Ramazan akşamları iftardan sonra hala apartmanın girişinde kadınlar bir tarafta, erkekler bir tarafta toplanıp gruplar halinde yürüyerek teravi kılmaya camiye gidiyorlar mı? Yoksa laflarla, çocuklarının mal varlığını mı karşılaştırıyorlar?
Neden artık o binada yaşayan herkesi tanımıyoruz? Yabancılar mı gelip girdi mahremimize.Görünce niye selam vermiyorlar başlarını eğip geçiyorlar.
Mahalle artık mahalle değil mi?Ne oldu onlara mekanlara, insanlara nerede o insanlar nerelere gitti?
Çok mu uzaktalar? Tekrar görüp aynı duyguları yaşayamaz mıyım çok mu geç artık.Yaşayamadıklarım, söyleyemediklerim için çok mu geç?
Biliyorum bugün çoğunuzun tatlı bir telaşı var.Dilerim uzun yıllar sürsün bu telaşınız.Malum yarın anneler günü.
Benim için annesiz ilk anneler günü.İçim de kocaman bir boşluk var.
Annneler günün kutlu olsun canım, birtanecik, yüzü güzel, kalbi güzel annem.Artık yanımda olmasanda içim seninle dopdolu, biliyorum ki sen artık omzumun üzerinde, kalbimin içinde her saniye benimlesin.Öğrendiğim, bildiğim herşeyi bana öğreten, daha geçen sene yazdığım yazıda anlattığım
Nurlar,ışıklar içinde ,huzurlu ol.
Kızın………………..
Tüm yazını okudum canım. Ne yalan diyeyim içim bir tuhaf oldu. Kendi çocukluğuma gittim. O zamanlar pek sevmesemde güzel günler geçirmişim şükür. Annen ne kadarda emek verdi kardeşlerimle bize. Caddede oturuyorduk. Sokağa göndermiyordu araba çarpar diye. Sahile götürürdü haftada 4-5 gün. Büyük emek aslında. O zamanlar normal gelirdi. Çocuklarla geçireceğimiz vakti para karşılığı satıyoruz aslında. Mecburiyet dışında tabi. Ben bir gün evlenirsem aktif çalışmayacağım. Evladıma o eziyeti yapmak istemem.

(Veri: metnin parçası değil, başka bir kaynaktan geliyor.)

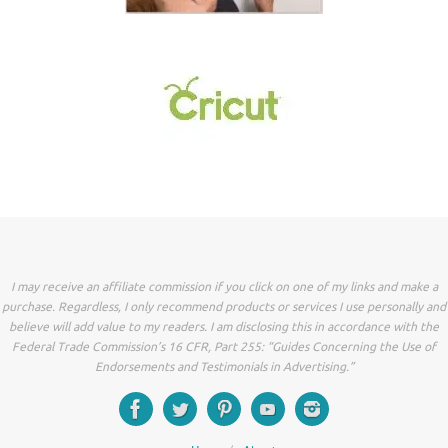
I may receive an affiliate commission if you click on one of my links and make a
purchase. Regardless, I only recommend products or services I use personally and
believe will add value to my readers. I am disclosing this in accordance with the
Federal Trade Commission’s 16 CFR, Part 255: “Guides Concerning the Use of
Endorsements and Testimonials in Advertising.”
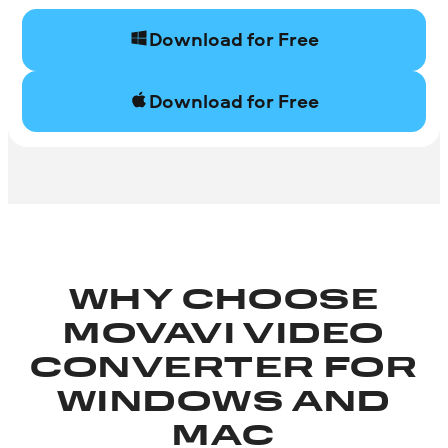
Download for Free
Download for Free
WHY CHOOSE
MOVAVI VIDEO
CONVERTER FOR
WINDOWS AND
MAC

Rabbim kimseyi uzun zaman annesiz koymasın. Rabbim sana da sabır versin canım. Bizlerinde annesini (-ki benim gibi anne düşkünü biri için) annesiz koymasın. 🙁
evet bende o mahallenin çocuğuydum,oradan bana bir sen kaldın ve birde seninle birlikte olanlar.anneler günün kutlu olsun.seni seviyorum bir tanem.
Güler ablamm anneni kaybettiğin bu ilk anneler gününde ne kadar üzüldüğünü yazını okuyunca birkez daha hissettim. Allahım sana sabırlar versin..
Sen güçlü bir kadınsın güçlü bir annesin kendine dikkat etmelisin..
Seni seviyor ve anneler günü kutluyorum.
Kocaman sevgiler
bizim sokak o zaman asfaltı bile değildi(şimdi taş bile döşendi),15 yakın çocuk toplanırdı,korkusuz oyunlar oynanırdı ,biz anneler çok huzurluyduk,şimdi sadece arabalar geçer oldu,çocuklar ise bilgisayar başında ,git ,gide dünya kötülerle doluyor ,allah yardımcı olsun şimdiki gençlere.
Canımmm Güler’im rahmetli anneciğin nurlar içinde yatsın,mekanı cennet olsun..Ben şimdi gördüm yazını kuzum ilk kutlamalar her zaman çok can acıtır böyle böyle bayramları yıldönümlerini onlarsız geçirmeye alışıyoruz canımm rabbim sabırlar versin.